*** RECORDS FOR PROCESSING ***
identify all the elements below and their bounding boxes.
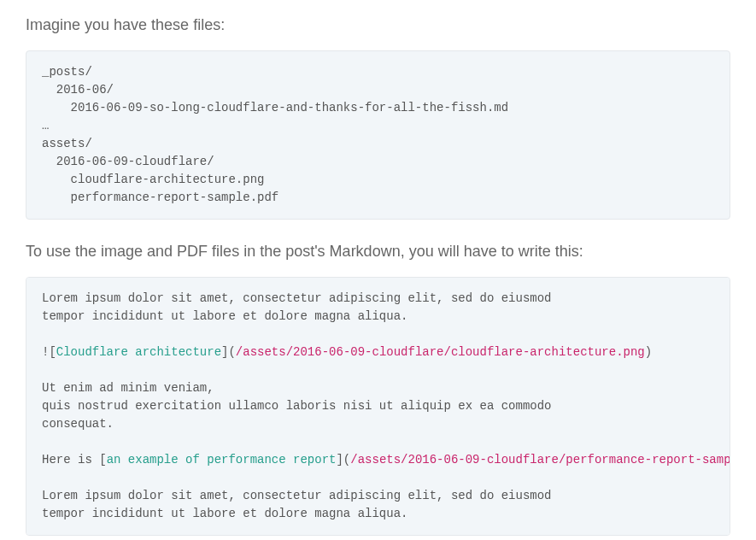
code-block-markdown[interactable]: Lorem ipsum dolor sit amet, consectetur …	[26, 277, 730, 536]
markdown-link-url: /assets/2016-06-09-cloudflare/performanc…	[350, 453, 730, 467]
code-text: Ut enim ad minim veniam, quis nostrud ex…	[42, 381, 552, 431]
code-text: Lorem ipsum dolor sit amet, consectetur …	[42, 291, 552, 323]
code-text: Here is [	[42, 453, 107, 467]
markdown-image-url: /assets/2016-06-09-cloudflare/cloudflare…	[236, 345, 645, 359]
intro-paragraph-2: To use the image and PDF files in the po…	[26, 240, 730, 263]
code-text: )	[645, 345, 652, 359]
code-text: ](	[336, 453, 350, 467]
code-text: ![	[42, 345, 56, 359]
markdown-image-alt: Cloudflare architecture	[56, 345, 221, 359]
markdown-link-text: an example of performance report	[107, 453, 337, 467]
code-text: ](	[221, 345, 236, 359]
intro-paragraph-1: Imagine you have these files:	[26, 14, 730, 37]
code-block-files: _posts/ 2016-06/ 2016-06-09-so-long-clou…	[26, 50, 730, 220]
code-text: Lorem ipsum dolor sit amet, consectetur …	[42, 489, 552, 520]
***
ACTIVITY » Output the entries above exactly. Do not include the pictures.

EXPECTED OUTPUT »
identify all the elements below and their bounding boxes.
code-block-markdown[interactable]: Lorem ipsum dolor sit amet, consectetur …	[26, 277, 730, 536]
markdown-link-url: /assets/2016-06-09-cloudflare/performanc…	[350, 453, 730, 467]
code-text: Ut enim ad minim veniam, quis nostrud ex…	[42, 381, 552, 431]
code-text: Lorem ipsum dolor sit amet, consectetur …	[42, 291, 552, 323]
code-text: Here is [	[42, 453, 107, 467]
markdown-image-url: /assets/2016-06-09-cloudflare/cloudflare…	[236, 345, 645, 359]
intro-paragraph-2: To use the image and PDF files in the po…	[26, 240, 730, 263]
code-text: )	[645, 345, 652, 359]
code-text: ](	[336, 453, 350, 467]
code-text: ![	[42, 345, 56, 359]
markdown-image-alt: Cloudflare architecture	[56, 345, 221, 359]
markdown-link-text: an example of performance report	[107, 453, 337, 467]
code-text: ](	[221, 345, 236, 359]
intro-paragraph-1: Imagine you have these files:	[26, 14, 730, 37]
code-block-files: _posts/ 2016-06/ 2016-06-09-so-long-clou…	[26, 50, 730, 220]
code-text: Lorem ipsum dolor sit amet, consectetur …	[42, 489, 552, 520]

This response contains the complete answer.